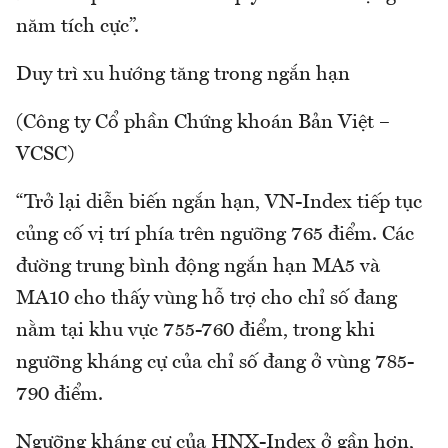
năm tích cực”.
Duy trì xu hướng tăng trong ngắn hạn
(Công ty Cổ phần Chứng khoán Bản Việt –
VCSC)
“Trở lại diễn biến ngắn hạn, VN-Index tiếp tục
củng cố vị trí phía trên ngưỡng 765 điểm. Các
đường trung bình động ngắn hạn MA5 và
MA10 cho thấy vùng hỗ trợ cho chỉ số đang
nằm tại khu vực 755-760 điểm, trong khi
ngưỡng kháng cự của chỉ số đang ở vùng 785-
790 điểm.
Ngưỡng kháng cự của HNX-Index ở gần hơn,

· · · · ·

Count lines, not occurrences. State how many lines of the entries contain the word "điểm", and add nothing.

3